Perlapine

Clinical data
- Trade names: Hypnodine, Pipnodine
- Other names: AW-14233; HF-2333; MP-11; PLP 100-127; 6-(4-Methyl-1-piperazinyl)morphanthridine

Identifiers
- IUPAC name 6-(4-Methylpiperazin-1-yl)-11H-benzo[c][1]benzazepine;
- CAS Number: 1977-11-3;
- PubChem CID: 16106;
- ChemSpider: 15291;
- UNII: 4N8UJJ27IM;
- KEGG: D01438;
- ChEBI: CHEBI:31983;
- ChEMBL: ChEMBL340801;
- CompTox Dashboard (EPA): DTXSID1048758 ;
- ECHA InfoCard: 100.241.831

Chemical and physical data
- Formula: C_{19}H_{21}N_{3}
- Molar mass: 291.398 g·mol^{−1}
- 3D model (JSmol): Interactive image;
- SMILES CN1CCN(CC1)C2=NC3=CC=CC=C3CC4=CC=CC=C42;
- InChI InChI=1S/C19H21N3/c1-21-10-12-22(13-11-21)19-17-8-4-2-6-15(17)14-16-7-3-5-9-18(16)20-19/h2-9H,10-14H2,1H3; Key:PWRPUAKXMQAFCJ-UHFFFAOYSA-N;

= Perlapine =

Sedative and hypnotic medication

Perlapine, sold under the brand names Hypnodine and Pipnodine, is a hypnotic and sedative of the tricyclic group which is marketed in Japan.

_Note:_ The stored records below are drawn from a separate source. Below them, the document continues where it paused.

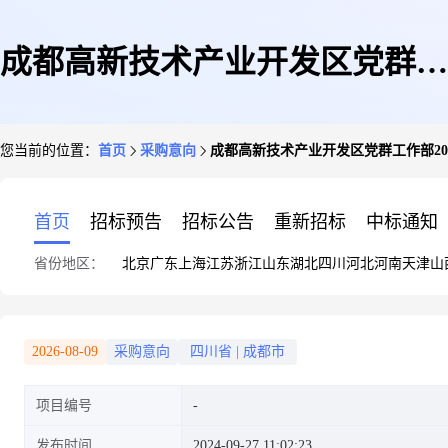
成都高新技术产业开发区党群工
您当前的位置：
首页
采购意向
成都高新技术产业开发区党群工作部202
作部2024年度政府采购意向公告
首页
招标预告
招标公告
重新招标
中标通知
省份地区：
北京
广东
上海
江苏
浙江
山东
湖北
四川
河北
河南
天津
山
(第10批)
2026-08-09
采购意向
四川省
|
成都市
项目编号
发布时间
2024-09-27 11:02:23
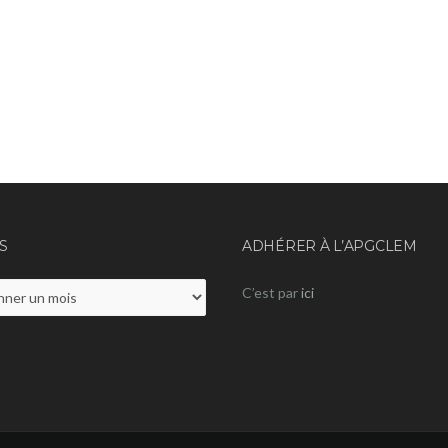
S
ADHÉRER À L’APGCLEM
C’est par
ici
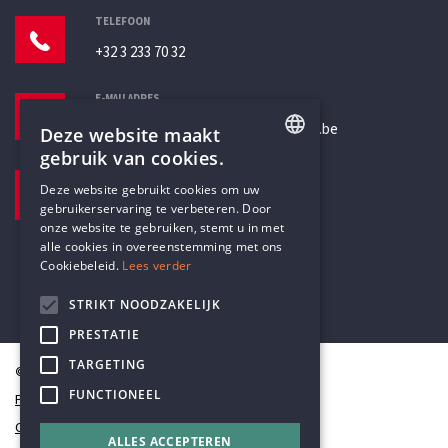
TELEFOON
+32 3 233 70 32
E-MAILADRES
secretariaat@humanistischverbond.be
Deze website maakt
gebruik van cookies.
BEZOEKADRES
ENGLISH
Deze website gebruikt cookies om uw
Pottenbrug 4
gebruikerservaring te verbeteren. Door
DUTCH
Antwerpen, 2000
onze website te gebruiken, stemt u in met
alle cookies in overeenstemming met ons
Cookiebeleid.
Lees verder
STRIKT NOODZAKELIJK
PRESTATIE
TARGETING
© Humanistisch Verbond 2026
FUNCTIONEEL
Privacy
Cookiestatement
ALLES ACCEPTEREN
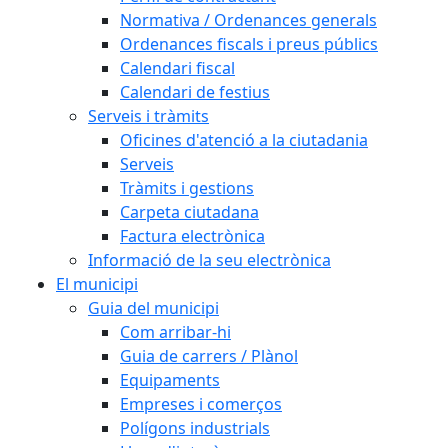
Normativa / Ordenances generals
Ordenances fiscals i preus públics
Calendari fiscal
Calendari de festius
Serveis i tràmits
Oficines d'atenció a la ciutadania
Serveis
Tràmits i gestions
Carpeta ciutadana
Factura electrònica
Informació de la seu electrònica
El municipi
Guia del municipi
Com arribar-hi
Guia de carrers / Plànol
Equipaments
Empreses i comerços
Polígons industrials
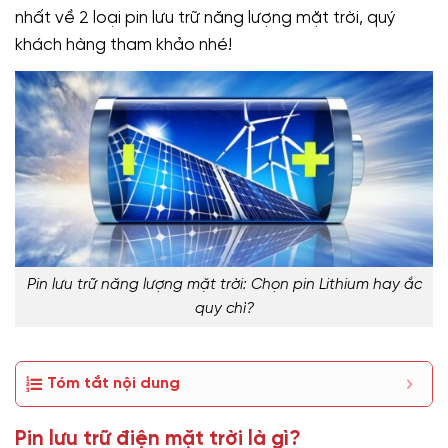
nhất về 2 loại pin lưu trữ năng lượng mặt trời, quý
khách hàng tham khảo nhé!
Pin lưu trữ năng lượng mặt trời: Chọn pin Lithium hay ắc
quy chì?
Tóm tắt nội dung
Pin lưu trữ điện mặt trời là gì?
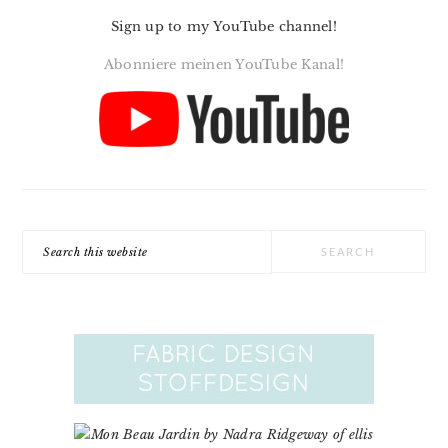
Sign up to my YouTube channel!
Abonniere meinen YouTube Kanal!
Search
this
website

It acts primarily as a potent antihistamine, and also has anticholinergic, antiserotonergic, antiadrenergic, and some antidopaminergic activity. The drug has relatively weak affinity for the dopamine D_{2} receptor (IC_{50} = 1,803 nM) and, in accordance, is said to be ineffective as an antipsychotic. However, it retains higher affinity for the dopamine D_{1} receptor (IC_{50} = 198 nM). Its IC_{50} values are 19 nM for the α_{1}-adrenergic receptor, 4,945 nM for the α_{2}-adrenergic receptor, and 70 nM for the serotonin 5-HT_{2A} receptor. Perlapine is closely related to clotiapine, clozapine, fluperlapine, loxapine, and tilozepine.

Perlapine has been suggested as a potential ligand for certain DREADDs.